Saved entries:
+===+

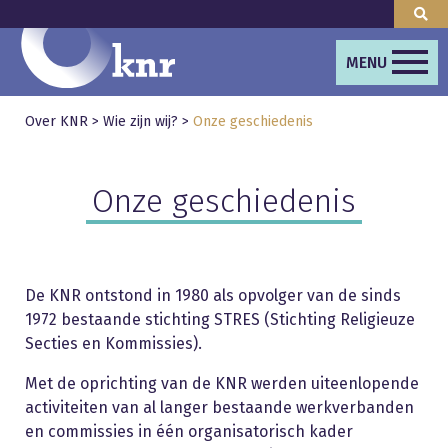
MENU
Over KNR
>
Wie zijn wij?
>
Onze geschiedenis
Onze geschiedenis
De KNR ontstond in 1980 als opvolger van de sinds
1972 bestaande stichting STRES (Stichting Religieuze
Secties en Kommissies).
Met de oprichting van de KNR werden uiteenlopende
activiteiten van al langer bestaande werkverbanden
en commissies in één organisatorisch kader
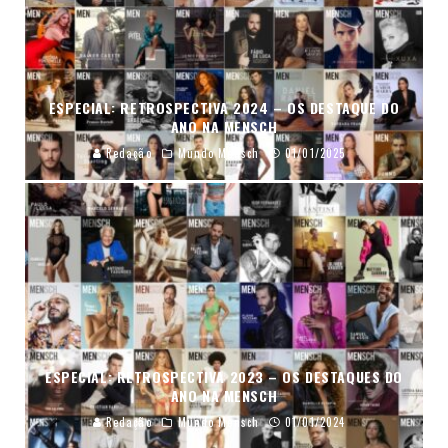
ESPECIAL: RETROSPECTIVA 2024 – OS DESTAQUE DO
ANO NA MENSCH
Redação
Mundo Mensch
01/01/2025
ESPECIAL: RETROSPECTIVA 2023 – OS DESTAQUES DO
ANO NA MENSCH
Redação
Mundo Mensch
01/01/2024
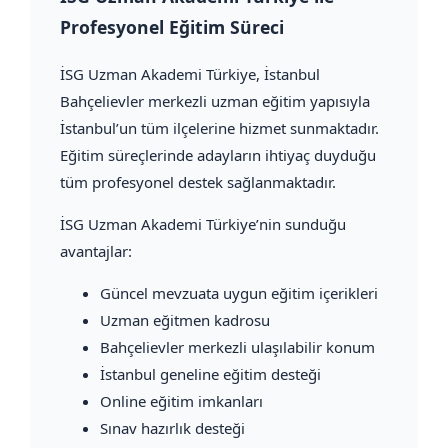
Profesyonel Eğitim Süreci
İSG Uzman Akademi Türkiye
, İstanbul
Bahçelievler merkezli uzman eğitim yapısıyla
İstanbul’un tüm ilçelerine hizmet sunmaktadır.
Eğitim süreçlerinde adayların ihtiyaç duyduğu
tüm profesyonel destek sağlanmaktadır.
İSG Uzman Akademi Türkiye’nin sunduğu
avantajlar:
Güncel mevzuata uygun eğitim içerikleri
Uzman eğitmen kadrosu
Bahçelievler merkezli ulaşılabilir konum
İstanbul geneline eğitim desteği
Online eğitim imkanları
Sınav hazırlık desteği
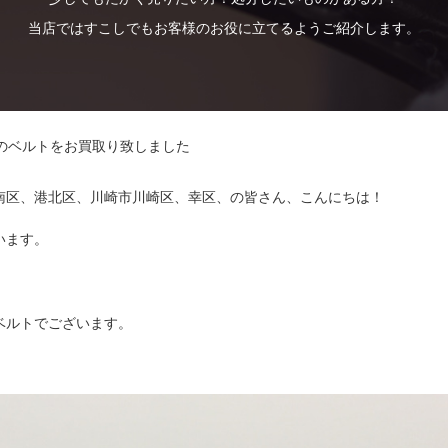
当店ではすこしでもお客様のお役に立てるようご紹介します。
のベルトをお買取り致しました
南区、港北区、川崎市川崎区、幸区、の皆さん、こんにちは！
います。
ベルトでございます。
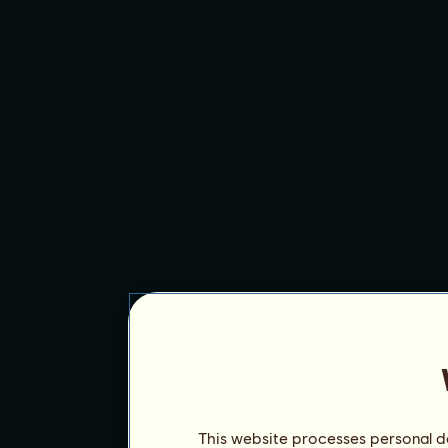
This website processes personal da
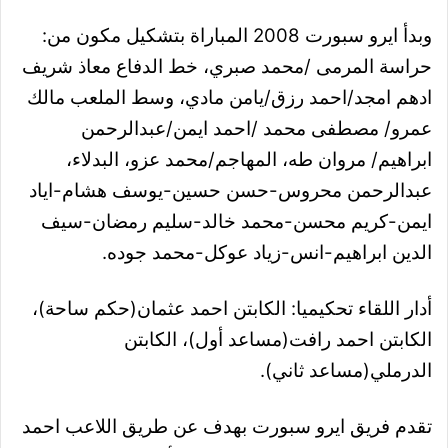
وبدأ ايرو سبورت 2008 المباراة بتشكيل مكون من:
حراسة المرمى /محمد صبري،
خط الدفاع معاذ شريف
ادهم امجد/احمد رزق/يامن مادي،
وسط الملعب مالك
عمرو/ مصطفى محمد /احمد ايمن/عبدالرحمن
ابراهيم/ مروان طه،
المهاجم/محمد عزو،
البدلاء،
عبدالرحمن محروس-حسن حسين-يوسف هشام-اياد
ايمن-كريم محسن-محمد خالد-سليم رمضان-سيف
الدين ابراهيم-انس-زياد عوكل-محمد جوده.
أدار اللقاء تحكيميا:
الكابتن احمد عثمان(حكم ساحة)،
الكابتن احمد رافت(مساعد أول)،
الكابتن
الدرملي(مساعد ثاني).
تقدم فريق ايرو سبورت بهدف عن طريق اللاعب احمد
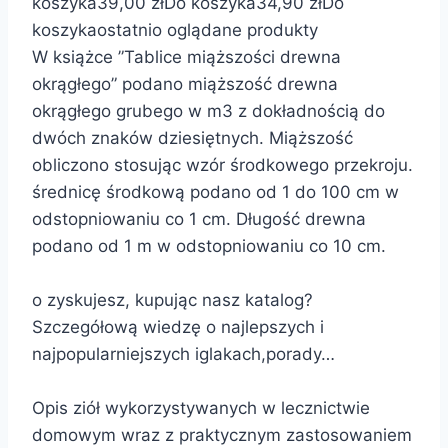
koszyka
39,00 zł
Do koszyka
34,90 zł
Do
koszyka
ostatnio oglądane produkty
W książce ”Tablice miąższości drewna
okrągłego” podano miąższość drewna
okrągłego grubego w m3 z dokładnością do
dwóch znaków dziesiętnych. Miąższość
obliczono stosując wzór środkowego przekroju.
średnicę środkową podano od 1 do 100 cm w
odstopniowaniu co 1 cm. Długość drewna
podano od 1 m w odstopniowaniu co 10 cm.
o zyskujesz, kupując nasz katalog?
Szczegółową wiedzę o najlepszych i
najpopularniejszych iglakach,porady…
Opis ziół wykorzystywanych w lecznictwie
domowym wraz z praktycznym zastosowaniem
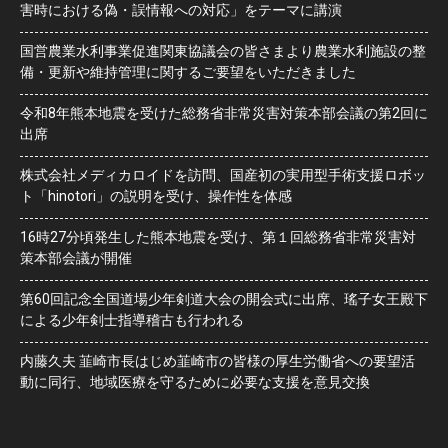
害時における偽・誤情報への対応」をテーマに講演
国営農業水利事業促進関東協議会の皆さまより農業水利施設の整
備・更新や維持管理に関するご要望をいただきました
令和8年熊本地震を受けた総務省非常災害対策本部会議の第2回に
出席
株式会社メディカロイドを訪問、国産初の実用型手術支援ロボッ
ト「hinotori」の説明を受け、操作性を体感
16時27分頃発生した熊本地震を受け、第１回総務省非常災害対
策本部会議が開催
第60回記念全国道場少年剣道大会の開会式に出席、瑤子女王殿下
による少年剣士指導稽古も行われる
内藤久夫 韮崎市長はじめ韮崎市の皆様の厚生労働省への要望活
動に同行、地域医療を守るために必要な支援を意見交換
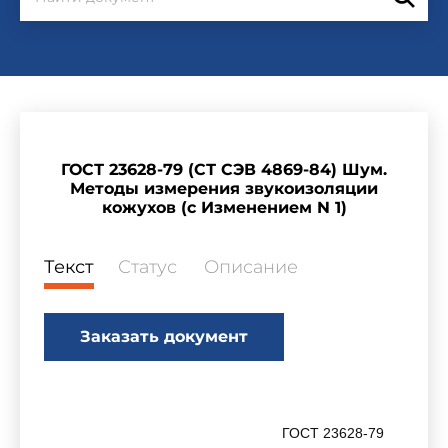
ГОСТ 23628-79 (СТ СЭВ 4869-84) Шум.
Методы измерения звукоизоляции
кожухов (с Изменением N 1)
Текст
Статус
Описание
Заказать документ
ГОСТ 23628-79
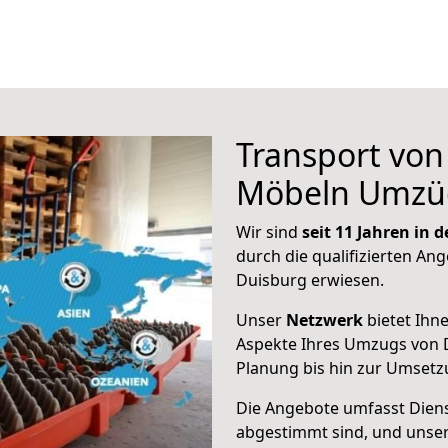
Transport vo
Möbeln Umzü
Wir sind
seit 11 Jahren in
durch die qualifizierten Ang
Duisburg erwiesen.
Unser
Netzwerk
bietet Ihn
Aspekte Ihres Umzugs von 
Planung bis hin zur Umsetz
Die Angebote umfasst Dienst
abgestimmt sind, und unser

+===+

** Prompt **
Repeat only the lines starting at the one that contains "Planung bis hin zur Umsetz" and ending at the last line above, exactly as written.

** Answer to this problem **
Planung bis hin zur Umsetz
Die Angebote umfasst Dienst
abgestimmt sind, und unser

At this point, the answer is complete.